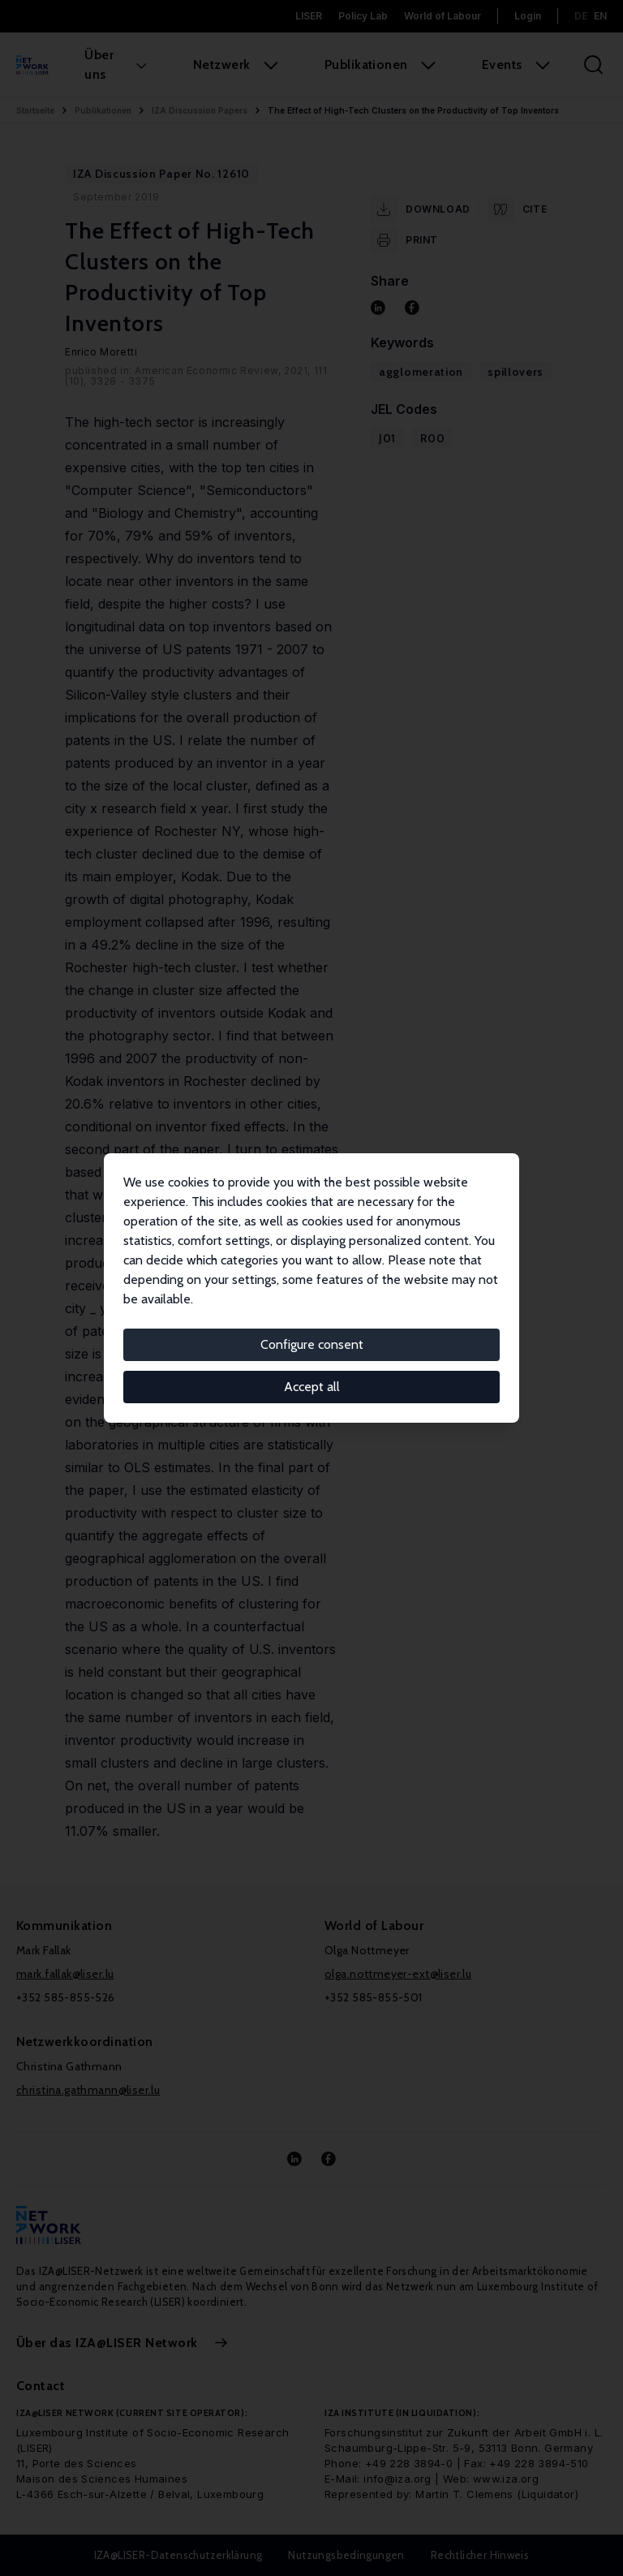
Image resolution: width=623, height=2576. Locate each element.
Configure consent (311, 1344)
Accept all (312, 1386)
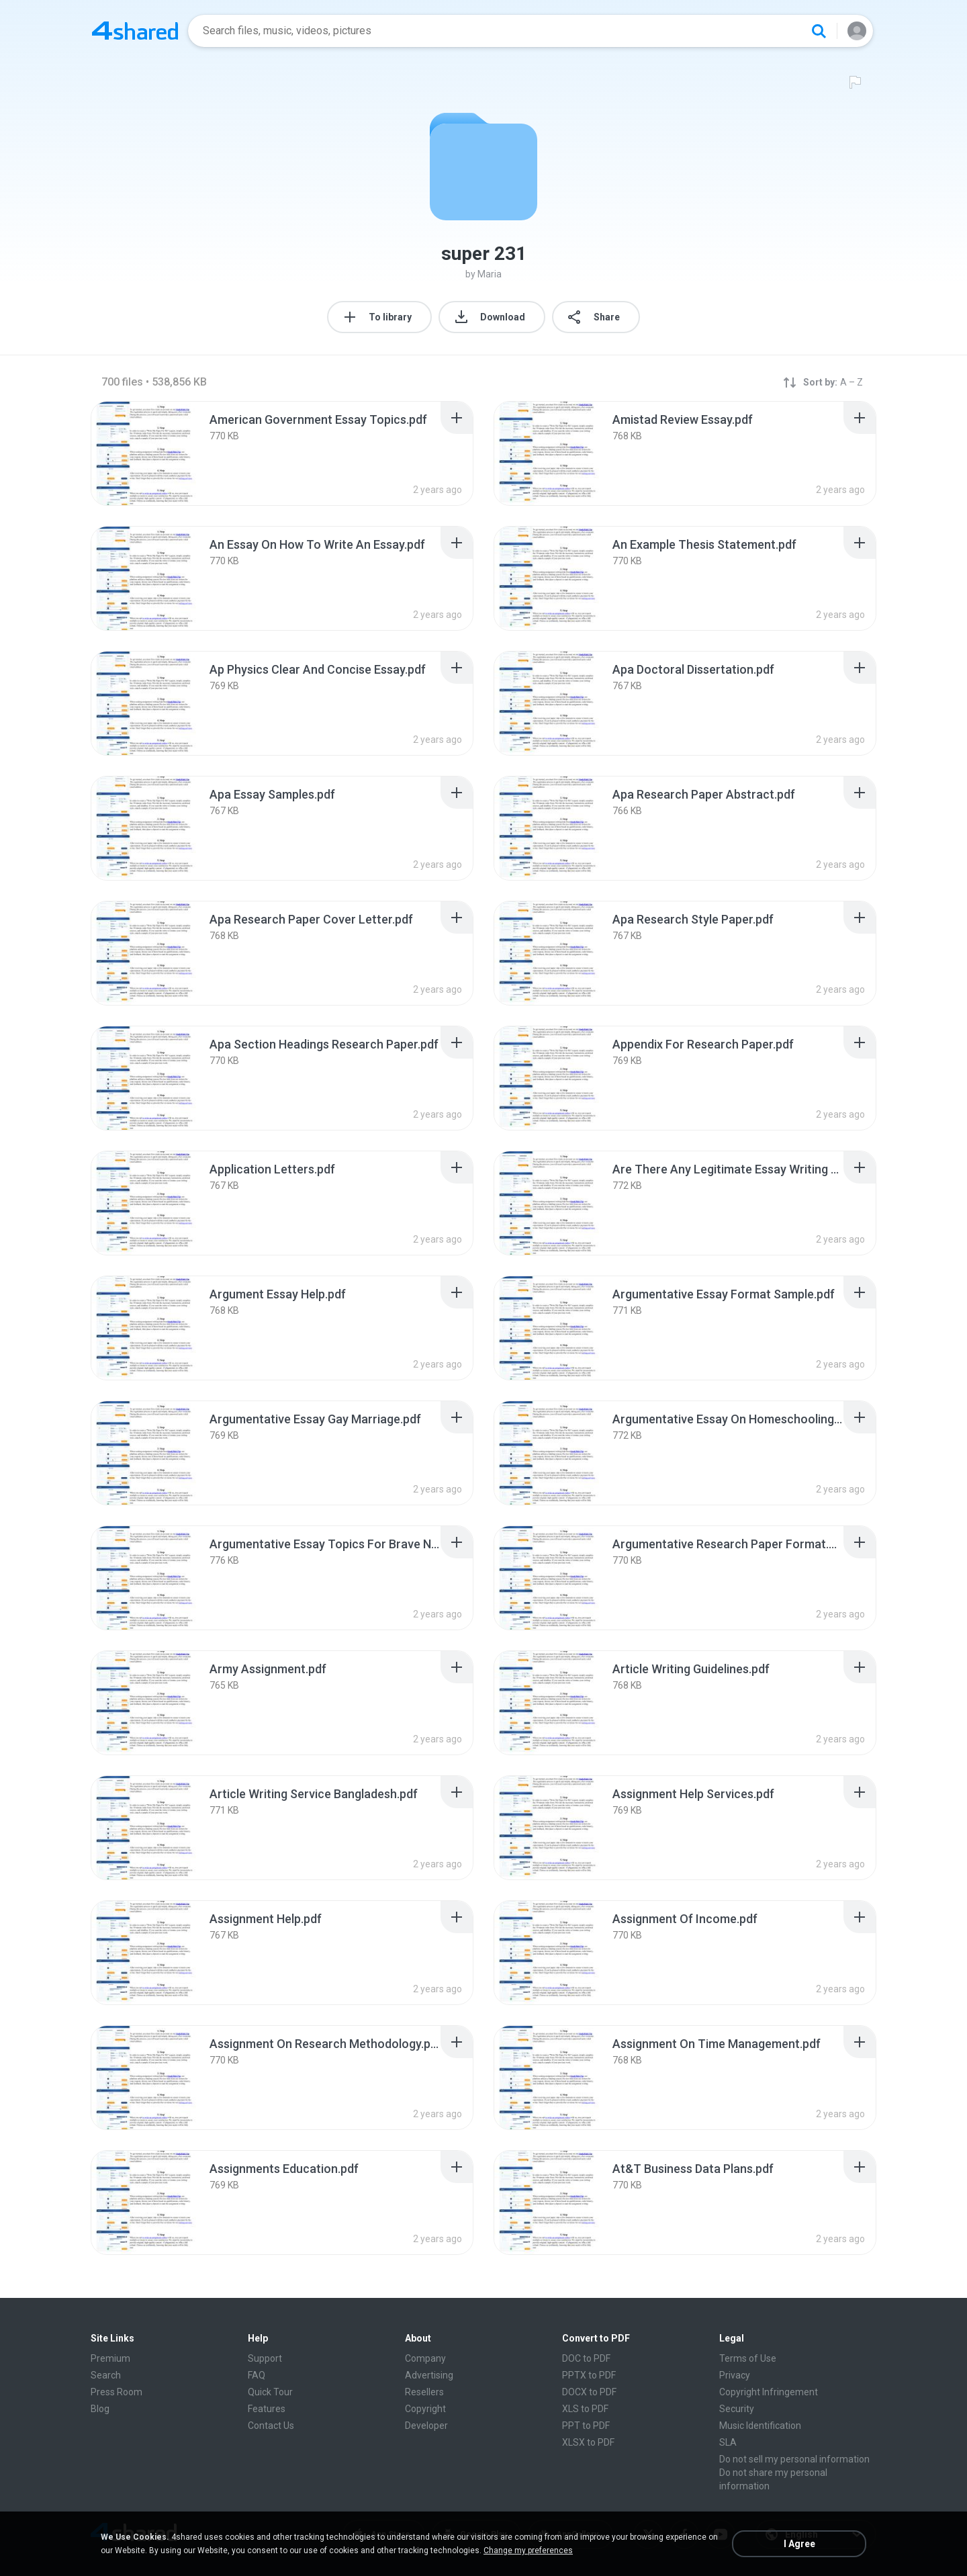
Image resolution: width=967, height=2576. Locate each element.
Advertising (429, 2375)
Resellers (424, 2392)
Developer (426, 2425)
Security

## Aim of the exercise
Output only the lines from the one that contains "Accept all (312, 1386)" to the end of the entries above, both end lines included, and drop the pictures.

## Output for this exercise
Accept all (312, 1386)
Image resolution: width=967, height=2576. Locate each element.
Advertising (429, 2375)
Resellers (424, 2392)
Developer (426, 2425)
Security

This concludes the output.